Se quitó los zapatos y la falda, los apretó contra su pecho y entró en el agua. Tal como esperaba, estaba helada. Cogió aire y miró hacia atrás, pero no distinguió las luces de la furgoneta. El fondo de la caleta era de arena, después encontró barro resbaladizo y algunas piedras. Cuando el agua le llegó a la cintura, predominaban las rocas y resbaló, de manera que se sumergió en el agua casi por completo. Recuperó el equilibrio y continuó adelante. De pronto, los faros destellaron sobre el agua delante de ella y después seis metros a su derecha. Pia caminó más despacio cuando llegó a la pila de rocas. Tenía las piernas y los pies entumecidos por completo; parecían más zancos que piernas. Después de sortear las piedras, solo le quedaban unos quince metros por recorrer.

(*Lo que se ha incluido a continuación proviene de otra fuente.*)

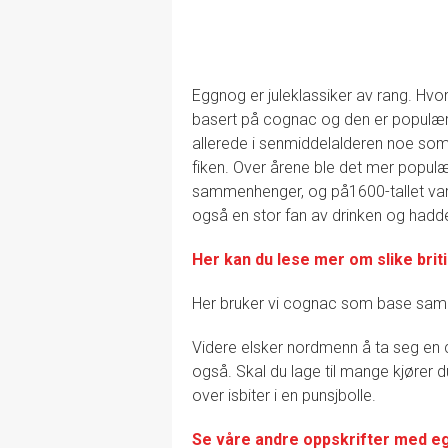
Eggnog er juleklassiker av rang. Hvor
basert på cognac og den er populær
allerede i senmiddelalderen noe som
fiken. Over årene ble det mer popul
sammenhenger, og på1600-tallet var 
også en stor fan av drinken og had
Her kan du lese mer om slike brit
Her bruker vi cognac som base s
Videre elsker nordmenn å ta seg en cog
også. Skal du lage til mange kjører d
over isbiter i en punsjbolle.
Se våre andre oppskrifter med e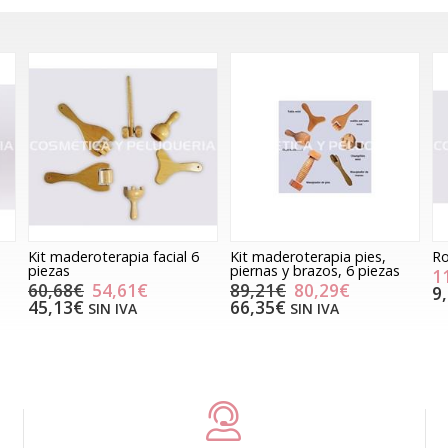
Kit maderoterapia facial 6
Kit maderoterapia pies,
Ro
piezas
piernas y brazos, 6 piezas
1
60,68€
54,61€
89,21€
80,29€
9
45,13€
66,35€
SIN IVA
SIN IVA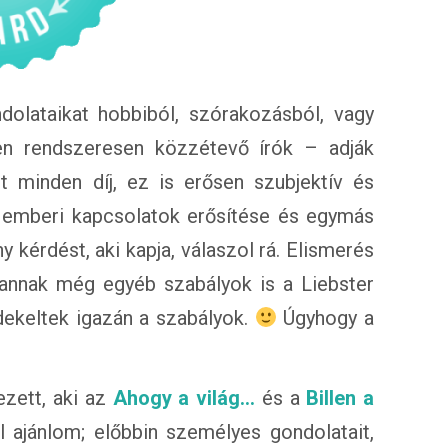
dolataikat hobbiból, szórakozásból, vagy
n rendszeresen közzétevő írók – adják
t minden díj, ez is erősen szubjektív és
z emberi kapcsolatok erősítése és egymás
y kérdést, aki kapja, válaszol rá. Elismerés
annak még egyéb szabályok is a Liebster
dekeltek igazán a szabályok.
Úgyhogy a
zett, aki az
Ahogy a világ…
és a
Billen a
l ajánlom; előbbin személyes gondolatait,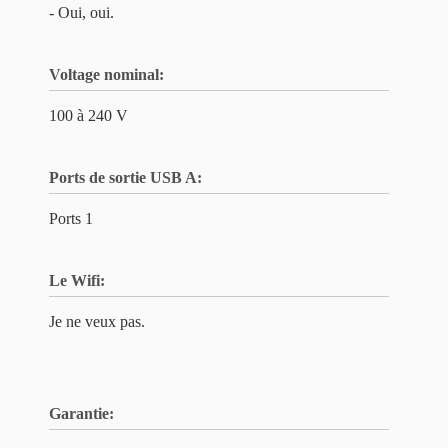
- Oui, oui.
Voltage nominal:
100 à 240 V
Ports de sortie USB A:
Ports 1
Le Wifi:
Je ne veux pas.
Garantie: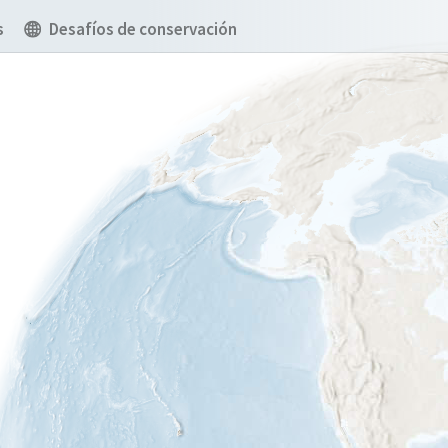
s
Desafíos de conservación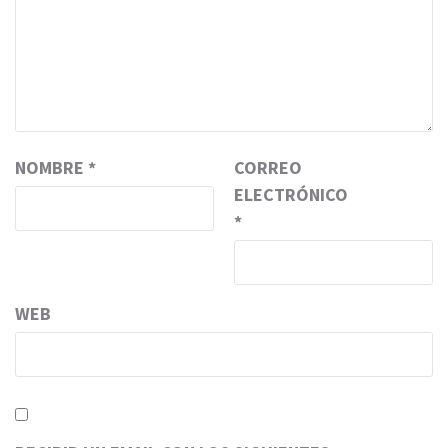
NOMBRE
*
CORREO
ELECTRÓNICO
*
WEB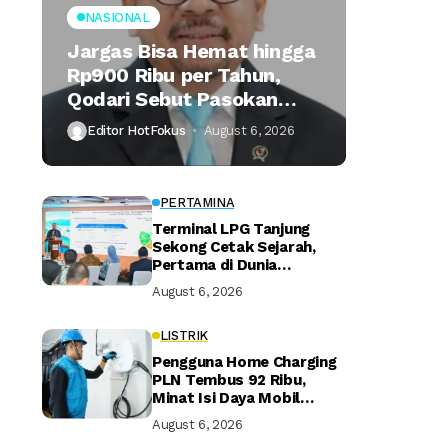
NASIONAL
Jargas Bisa Hemat hingga
Rp900 Ribu per Tahun,
Qodari Sebut Pasokan
Lebih Praktis
Editor HotFokus
August 6, 2026
PERTAMINA
Terminal LPG Tanjung
Sekong Cetak Sejarah,
Pertama di Dunia
Kantongi Sertifikasi Green
August 6, 2026
Terminal
LISTRIK
Pengguna Home Charging
PLN Tembus 92 Ribu,
Minat Isi Daya Mobil
Listrik di Rumah Terus
August 6, 2026
Naik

Sin previo aviso, el fondo cedió y los pies de Pia se deslizaron por una pendiente cubierta de sedimento viscoso. Un instante después, estaba intentando vadear el agua con una mano mientras sujetaba los zapatos y la ropa por encima de la cabeza con la otra. Trató de nadar conteniendo el aliento en el agua helada. Casi de inmediato, sus músculos empezaron a perder algunas de sus funciones. Jadeó en busca de aliento. Sentía todo el cuerpo entumecido, salvo la cara. Dejó de sostener su ropa por encima de la cabeza. Tiró los zapatos e intentó nadar algunas brazadas. Consiguió avanzar un poco más deprisa, aunque tenía la sensación de que apenas se movía.

Por fin, su pie derecho tocó un fondo arenoso. Se irguió con el agua hasta el cuello y avanzó hacia la orilla. Temblaba tanto que le costaba sujetar la ropa mojada. Al cabo de unos metros, el agua descendió hasta el nivel de su cintura. La casa iluminada se hallaba a unos treinta metros a su izquierda. Intentó gritar, pero solo pudo emitir un susurro. Se tambaleó. Las piernas le fallaban. Por fin, salió del agua a una especie de promontorio con laderas tanto en el lado del lago como en el de la caleta. Pero la ruta hasta la casa iluminada, que seguía el borde del lago, estaba bloqueada por grandes rocas, maleza y numerosos árboles. Tendría que llegar hasta ella por la carretera.

Pia descubrió una especie de sendero que atravesaba un terreno irregular y vio que un largo camino de entrada sumido en la oscuridad comunicaba la carretera con la casa. Se encaminó hacia él para alcanzarla. Sintió piedras afiladas bajo sus pies entumecidos, e iba cargada con su ropa empapada. ¿Qué pensaría aquella gente? Llegó a la calzada y torció a la izquierda. Caminar era difícil, pero la casa ya estaba más cerca.

Entonces, detrás de ella, oyó que un vehículo se acercaba. No sabía a qué distancia se encontraba. Mientras el pánico se iba apoderando de ella, miró hacia la oscuridad que se cernía a su espalda y vio el resplandor de los faros que se acercaban. No tenía tiempo para esconderse y sabía que tampoco podía correr. Intentó gritar, pero el débil sonido que emitió quedó ahogado cuando una luz brillante la bañó. Tal vez fuese otra persona, le dijo una parte de su cerebro. Pia miró, protegiéndose los ojos adaptados a la oscuridad con la mano libre. El vehículo frenó y se detuvo a escasos centímetros de su cuerpo semidesnudo y tembloroso.

«Por favor, por favor, por favor».

El corazón de Pia dio un vuelco. Era una furgoneta, una furgoneta azul.